The body in charge of delivering the government’s Priority School Building Programme (PSBP) is to fire the starting gun imminently for for the £1.75bn privately financed element of the programme.

An announcement from the Education Funding Agency (EFA) that will reveal details of the funding method currently being prepared is thought likely to coincide with the official tender for the first batch of schools, in Hertfordshire, Luton and Reading.

Sources said the announcements could be published as early as today, but, if not, it is expected next week. The first batch has a notional construction value of £112m, according to the EFA.

The news follows comments by EFA head of capital Mike Green at the Building Future Education (BFE) conference in London this week that the EFA will launch the PF2 element of the programme “within days”. Government sources said the batch in Hertfordshire, Luton and Reading would be followed by three other batches “very soon afterwards”.

These will be in the North-east, worth £101m; the North-west, worth £94m; and Bradford and Kirklees, the value of which has not been disclosed.

Rachel Stephenson, the EFA’s programme director for PSBP, said that the EFA would start working with a further three groups of schools before the end of the year.

It is thought likely the EFA will at the same time formally begin a search to procure a single financial “aggregator” to raise private capital for the schools planned under the programme. These schools are to be the first public projects to use the PF2 model launched in December as a replacement to the PFI system. Instead of each batch of schemes raising its own private capital, as under PFI, the “aggregator” will raise debt finance for the whole £1.75bn programme.

Daniel Rudley, deputy director of private finance at the EFA, said at the BFE conference that the aggregator would reduce potential funders’ risks against individual projects by allowing them to invest in a portfolio.

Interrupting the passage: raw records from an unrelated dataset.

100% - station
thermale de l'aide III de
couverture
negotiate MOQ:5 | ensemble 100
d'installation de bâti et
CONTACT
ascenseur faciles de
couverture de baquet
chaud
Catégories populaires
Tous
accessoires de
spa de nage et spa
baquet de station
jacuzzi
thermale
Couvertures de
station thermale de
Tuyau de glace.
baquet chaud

He said: “This is about how the programme accesses the private finance needed. The aggregator removes the need for quite so much scrutiny of individual projects by institutional investors.”

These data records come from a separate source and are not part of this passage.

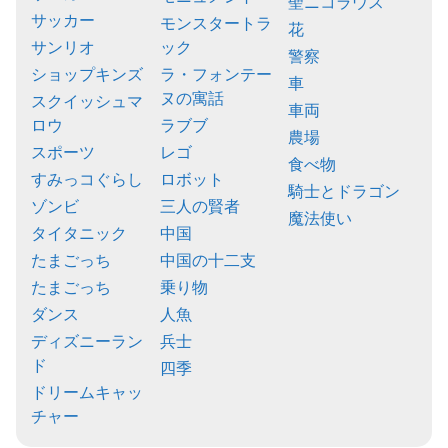
聖ニコラウス
サッカー
モンスタートラ
花
サンリオ
ック
警察
ショップキンズ
ラ・フォンテー
車
ヌの寓話
スクイッシュマ
車両
ロウ
ラブブ
農場
スポーツ
レゴ
食べ物
すみっコぐらし
ロボット
騎士とドラゴン
ゾンビ
三人の賢者
魔法使い
タイタニック
中国
たまごっち
中国の十二支
たまごっち
乗り物
ダンス
人魚
ディズニーラン
兵士
ド
四季
ドリームキャッ
チャー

“The aggregator will sit above the individual projects and assume a certain level of health of the individual projects, and be able to be institutionally rated for investors itself.”

Rudley confirmed PF2 schemes will still require bidders to provide equity finance, but the aggregator will replace all of the debt funding traditionally required for a PFI scheme.

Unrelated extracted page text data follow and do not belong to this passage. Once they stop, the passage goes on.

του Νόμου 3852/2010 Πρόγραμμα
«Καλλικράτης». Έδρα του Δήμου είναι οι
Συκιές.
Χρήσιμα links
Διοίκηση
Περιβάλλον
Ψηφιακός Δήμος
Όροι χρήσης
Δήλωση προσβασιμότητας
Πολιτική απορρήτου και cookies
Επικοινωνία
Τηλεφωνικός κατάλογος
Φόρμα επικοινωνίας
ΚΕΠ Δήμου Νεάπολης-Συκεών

In addition Rudley said winning PF2 bidders would be expected to be held accountable for the “baseline” energy use in buildings they construct, despite Treasury’s desire that schools themselves should have no recourse to the builders if energy bills are high.

It is also understood the winning contractor for the London batch of the £380m directly-funded element of the PSBP is also set to be decided today. The remaining directly-funded four batches, in the North-east, North-west and the Midlands, are to be decided before the end of the month.


The Education Funding Agency unveiled a fresh set of baseline designs (pictured above) for schools at this week’s BFE event in London. The designs, for a range of different sized primary and secondary schools, are an addition to designs published last October. The designs are intended to be used as a start point for contractors and architects proposing schemes under the Priority School Building Programme to show how the EFA’s required output specifications could be met.